The proposed facility will be a two-story U-shaped with 30 bed accommodation, 20 one-room apartments, 20 one-bedroom supportive housing units, laundry, laundries, showers, commercial kitchen, cultural space, senior support, clinic space, common room and a multi-purpose space.
But the design — and the cost — wasn’t finalized. Abbott said the county is still working with architects and engineers on the size and amenities to be offered.
“It will certainly be a multi-million dollar project, but we are in the process of finalizing those numbers for the government,” Abbott said.
Dorothy Bay-Johnson, chief executive of the Nonatukavut Community Council and a member of the county team that drew up the plans, said the facility could help with some of the root problems in the area.
“Having access to these types of services is instrumental in an urban setting where we have…younger Indigenous populations struggling with international trauma, mental health issues, addictions, even economic crises,” said Bay Johnson.
Bay-Johnson said these issues are not isolated to any indigenous group and are not new
“We have hope that in time, with the right approach, the right facilities and joint efforts, we can make a difference and hopefully break these cycles in the long term,” she said. “We’ve been under these influences for a long time. So it’s not something we’re going to fix overnight.”

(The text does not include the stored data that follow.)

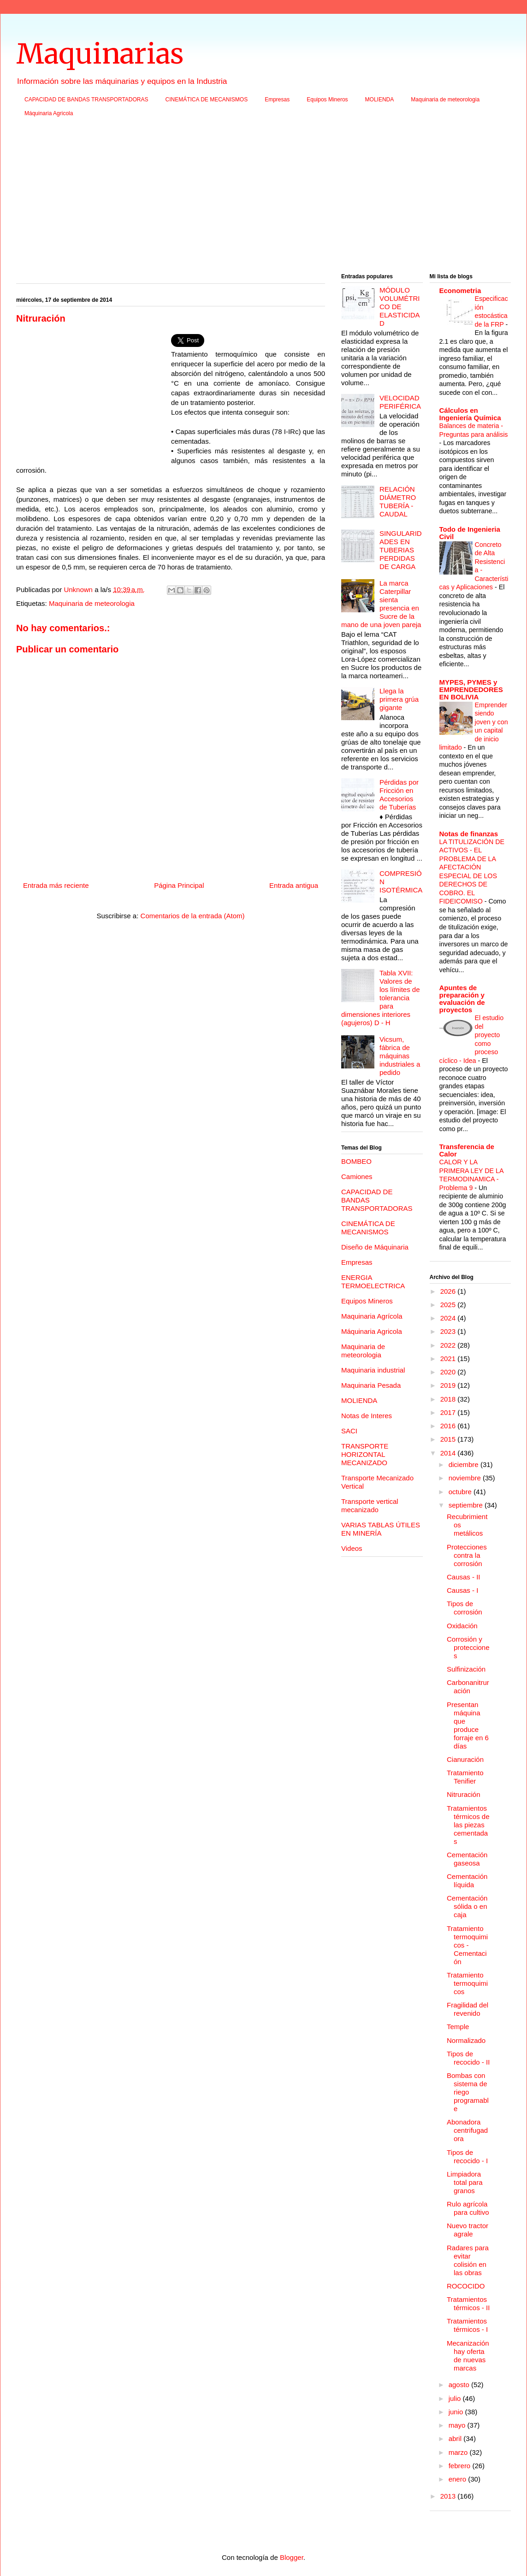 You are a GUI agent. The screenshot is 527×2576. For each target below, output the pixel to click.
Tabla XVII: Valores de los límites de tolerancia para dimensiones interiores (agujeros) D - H (380, 998)
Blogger (291, 2557)
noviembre (466, 1478)
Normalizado (466, 2040)
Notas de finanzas (468, 834)
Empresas (277, 99)
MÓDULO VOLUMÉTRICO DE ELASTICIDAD (399, 306)
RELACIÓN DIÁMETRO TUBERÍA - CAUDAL (397, 501)
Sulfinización (466, 1669)
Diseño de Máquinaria (375, 1247)
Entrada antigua (293, 885)
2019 (449, 1385)
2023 (449, 1331)
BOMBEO (356, 1161)
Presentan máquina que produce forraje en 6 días (468, 1725)
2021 (449, 1358)
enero (458, 2479)
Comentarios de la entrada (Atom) (193, 916)
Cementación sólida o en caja (467, 1906)
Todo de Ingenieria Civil (469, 532)
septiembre (467, 1505)
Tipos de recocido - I (467, 2156)
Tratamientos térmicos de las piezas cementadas (468, 1824)
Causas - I (462, 1590)
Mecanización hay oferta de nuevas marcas (468, 2355)
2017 (449, 1412)
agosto (460, 2384)
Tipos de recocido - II (468, 2058)
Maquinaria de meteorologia (445, 99)
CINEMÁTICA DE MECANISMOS (207, 99)
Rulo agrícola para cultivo (468, 2208)
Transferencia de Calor (466, 1150)
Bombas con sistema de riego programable (468, 2091)
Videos (351, 1548)
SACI (349, 1431)
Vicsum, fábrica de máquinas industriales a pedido (399, 1055)
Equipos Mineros (327, 99)
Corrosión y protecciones (468, 1647)
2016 (449, 1426)
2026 (449, 1291)
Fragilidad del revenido (467, 2009)
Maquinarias (100, 53)
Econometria (460, 290)
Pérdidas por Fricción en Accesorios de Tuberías (399, 794)
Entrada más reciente (56, 885)
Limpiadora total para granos (465, 2182)
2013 (449, 2496)
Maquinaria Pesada (371, 1385)
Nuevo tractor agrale (467, 2230)
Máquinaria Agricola (48, 113)
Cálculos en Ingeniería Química (470, 414)
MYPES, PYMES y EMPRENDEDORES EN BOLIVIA (471, 689)
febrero (461, 2466)
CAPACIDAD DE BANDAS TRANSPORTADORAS (86, 99)
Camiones (357, 1176)
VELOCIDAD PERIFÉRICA (400, 402)
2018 (449, 1399)
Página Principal (179, 885)
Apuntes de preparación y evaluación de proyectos (462, 999)
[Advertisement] (263, 198)
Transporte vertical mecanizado (369, 1505)
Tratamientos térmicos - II (468, 2303)
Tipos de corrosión (464, 1608)
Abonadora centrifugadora (467, 2130)
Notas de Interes (366, 1416)
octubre (461, 1492)
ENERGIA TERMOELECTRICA (373, 1281)
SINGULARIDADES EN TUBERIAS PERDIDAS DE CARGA (400, 549)
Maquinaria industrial (373, 1370)
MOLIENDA (379, 99)
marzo (459, 2452)
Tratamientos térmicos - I (467, 2325)
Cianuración (465, 1759)
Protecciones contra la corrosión (467, 1555)
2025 (449, 1305)
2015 (449, 1439)
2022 (449, 1345)
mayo (458, 2425)
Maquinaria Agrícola (372, 1316)
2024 (449, 1318)
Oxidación (462, 1626)
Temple (458, 2026)
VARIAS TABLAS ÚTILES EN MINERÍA (380, 1529)
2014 (449, 1453)
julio (456, 2398)
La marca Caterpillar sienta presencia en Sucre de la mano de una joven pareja (381, 603)
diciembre (464, 1464)
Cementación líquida (467, 1880)
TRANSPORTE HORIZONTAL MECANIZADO (364, 1454)
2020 (449, 1372)
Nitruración (463, 1794)
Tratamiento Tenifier (465, 1777)
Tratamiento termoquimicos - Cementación (467, 1945)
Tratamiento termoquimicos (467, 1983)
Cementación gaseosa (467, 1859)
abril (456, 2438)
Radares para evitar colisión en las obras (468, 2260)
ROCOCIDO (466, 2286)
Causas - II (463, 1577)
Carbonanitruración (468, 1686)
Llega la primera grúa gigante (399, 699)
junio (457, 2412) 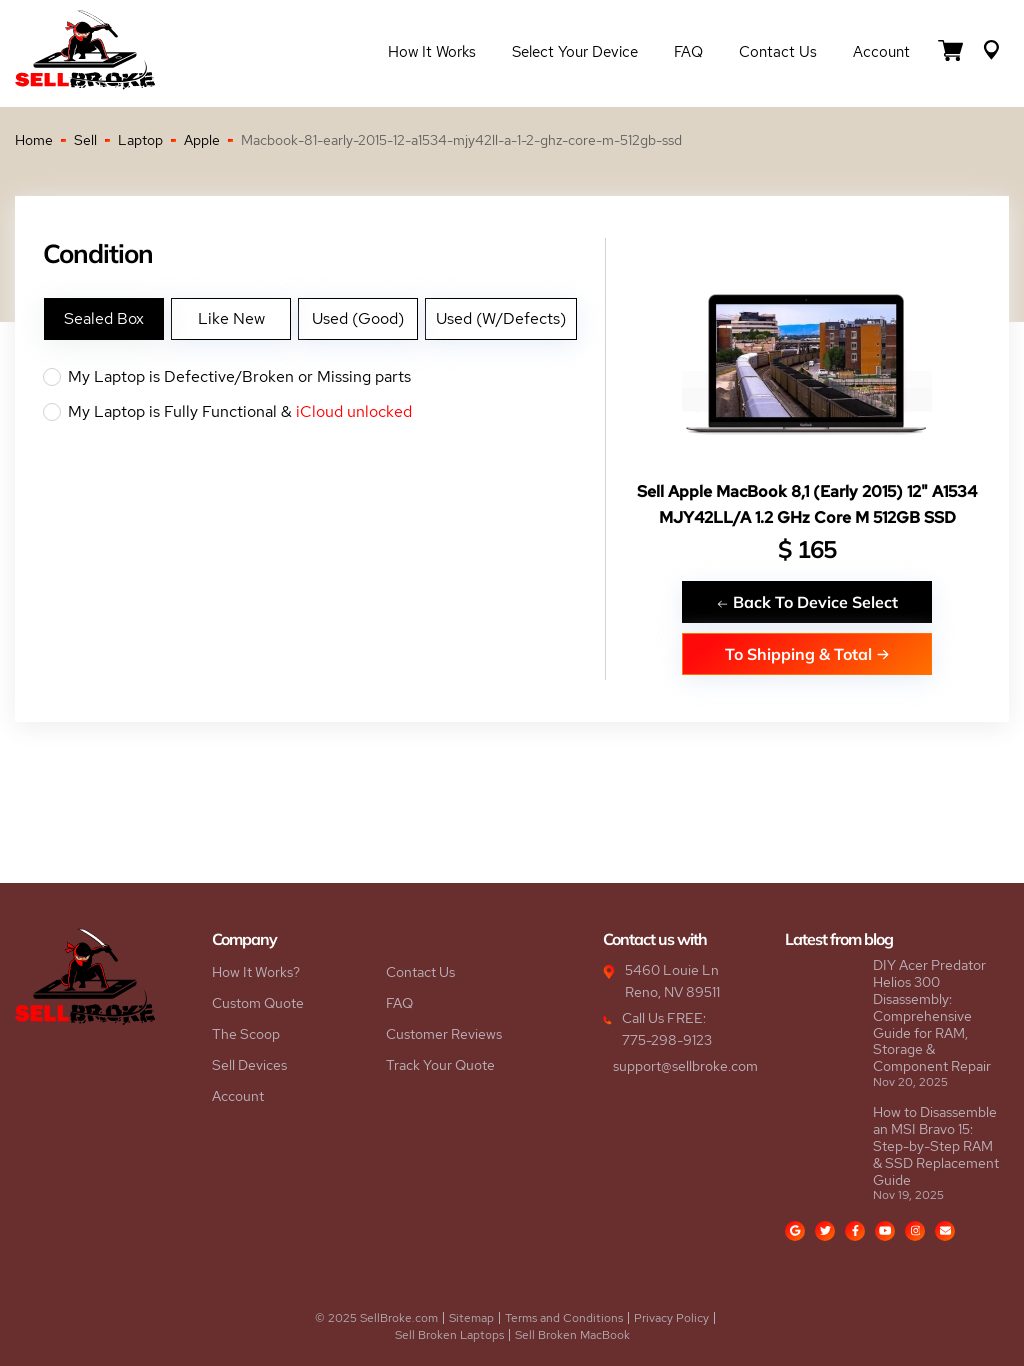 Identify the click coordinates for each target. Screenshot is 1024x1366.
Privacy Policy (671, 1318)
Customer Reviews (444, 1034)
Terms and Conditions (564, 1318)
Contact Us (778, 52)
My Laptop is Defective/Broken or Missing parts (324, 377)
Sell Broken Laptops (449, 1335)
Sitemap (471, 1318)
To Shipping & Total (807, 653)
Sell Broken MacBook (572, 1335)
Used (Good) (358, 318)
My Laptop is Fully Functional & (324, 412)
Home (34, 140)
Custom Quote (258, 1003)
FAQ (688, 52)
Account (881, 52)
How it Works (432, 52)
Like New (231, 318)
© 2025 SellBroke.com (376, 1318)
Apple (202, 140)
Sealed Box (104, 318)
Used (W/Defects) (501, 318)
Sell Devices (249, 1065)
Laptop (140, 140)
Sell (85, 140)
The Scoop (246, 1034)
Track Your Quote (440, 1065)
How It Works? (256, 972)
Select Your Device (575, 52)
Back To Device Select (807, 601) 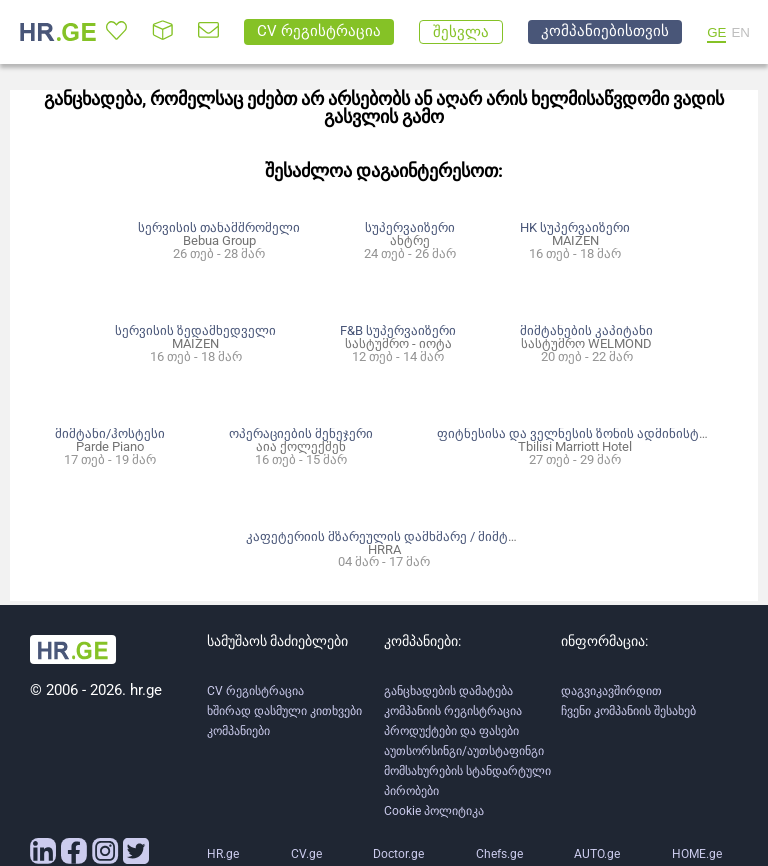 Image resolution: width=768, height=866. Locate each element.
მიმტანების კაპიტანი (586, 330)
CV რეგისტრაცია (255, 691)
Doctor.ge (398, 854)
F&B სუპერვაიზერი (398, 330)
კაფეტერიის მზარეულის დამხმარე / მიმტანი (387, 536)
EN (740, 32)
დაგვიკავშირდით (611, 691)
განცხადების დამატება (448, 691)
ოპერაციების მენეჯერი (301, 433)
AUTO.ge (597, 854)
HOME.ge (697, 854)
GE (716, 32)
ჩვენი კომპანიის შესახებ (628, 711)
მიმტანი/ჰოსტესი (110, 433)
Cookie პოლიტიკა (434, 811)
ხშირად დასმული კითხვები (284, 711)
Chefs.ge (499, 854)
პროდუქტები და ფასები (451, 731)
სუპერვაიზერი (410, 227)
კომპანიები (238, 731)
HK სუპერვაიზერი (575, 227)
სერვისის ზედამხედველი (195, 330)
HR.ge (223, 854)
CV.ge (306, 854)
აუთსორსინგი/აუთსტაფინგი (464, 751)
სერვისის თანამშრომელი (219, 227)
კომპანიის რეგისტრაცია (453, 711) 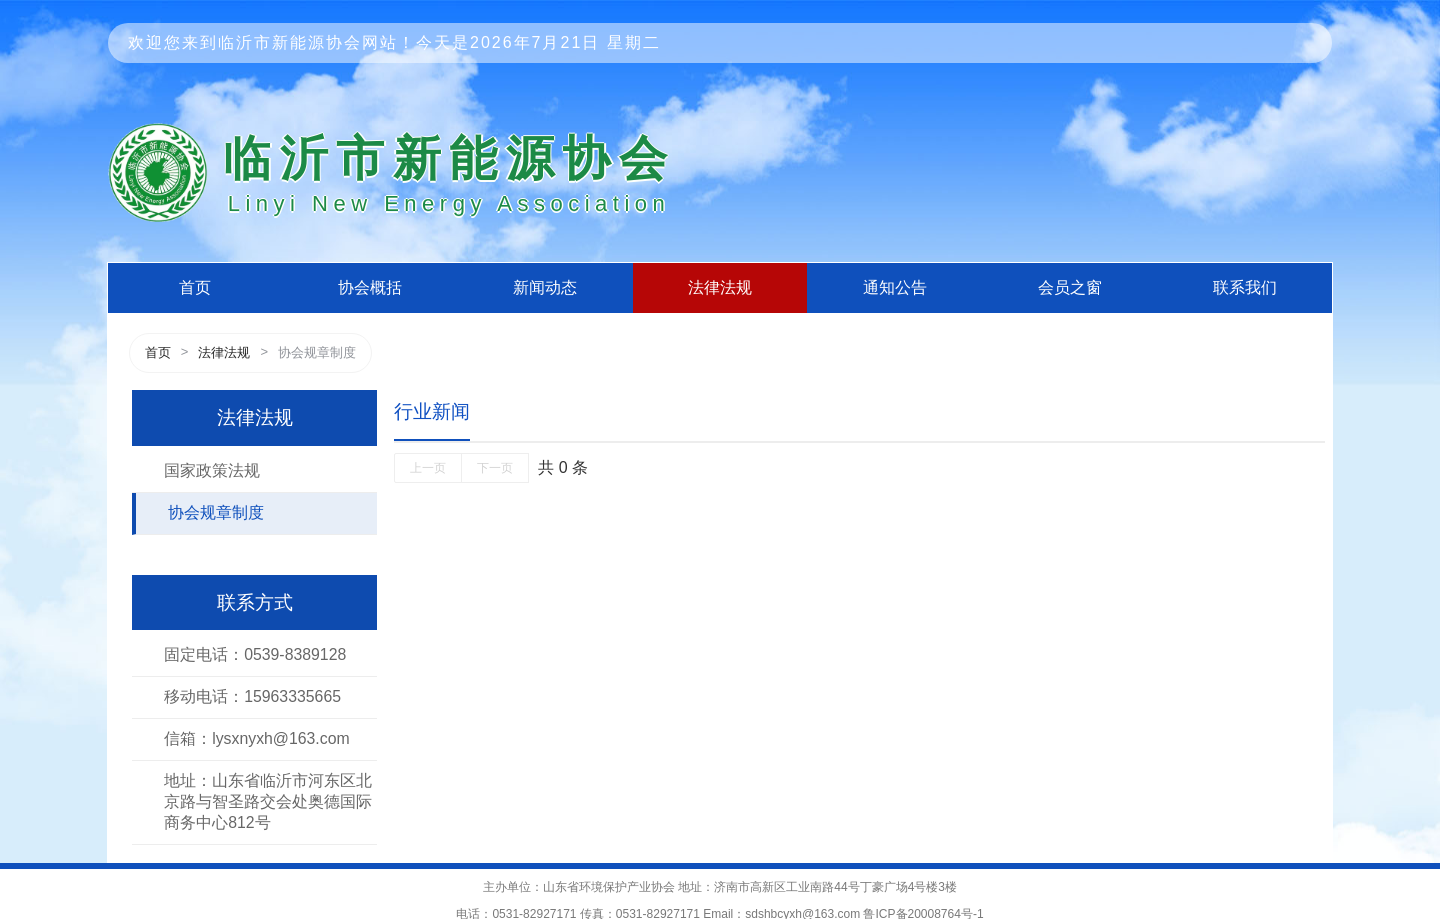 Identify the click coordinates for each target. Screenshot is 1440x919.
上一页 (428, 468)
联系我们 (1245, 287)
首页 (195, 287)
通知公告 (895, 287)
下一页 (495, 468) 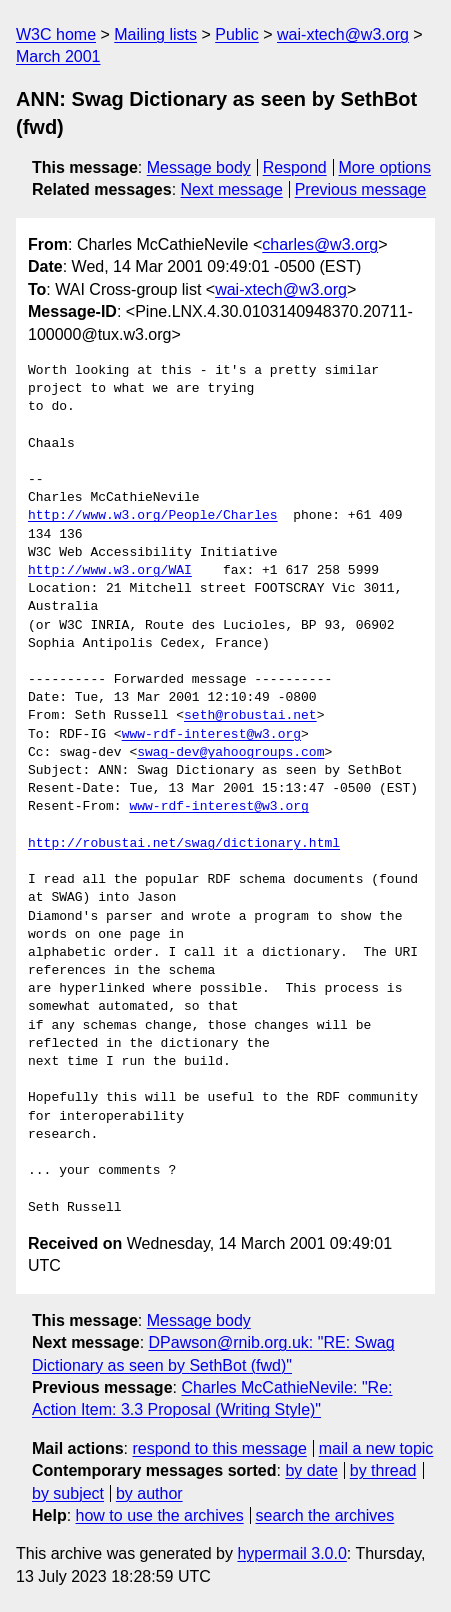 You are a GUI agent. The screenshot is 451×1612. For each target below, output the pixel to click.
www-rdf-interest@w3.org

Bay-Johnson said there are public safety concerns in the community, but the long-term facility is still needed.
“It’s a minority of people out there causing these problems,” Bay-Johnson said. “Not everyone is a public safety issue and we can’t just bury our heads in the sand and pretend it’s not happening.”
“I’m just telling people to try to be part of the solution, not part of the complaints department.”
Abbott said the homeless shelter workers in the town will move into the new shelter, along with staff from other services in the community.
“We don’t anticipate any particular challenge at this point in terms of staffing. Many of the positions will be in a support role and we know there are people who are more than willing to take on these positions as they become available,” Abbott said.
Abbott said concept drawings, dashboards and a floor plan will be available across town. Abbott said they will submit a formal application to the city council as well.
The county land in the tree nursery along Hamilton River Road was chosen because it is located on a major road, close to existing services, and can accommodate the volume of the building. He said the location would also allow them to expand services on nearby lands as needed.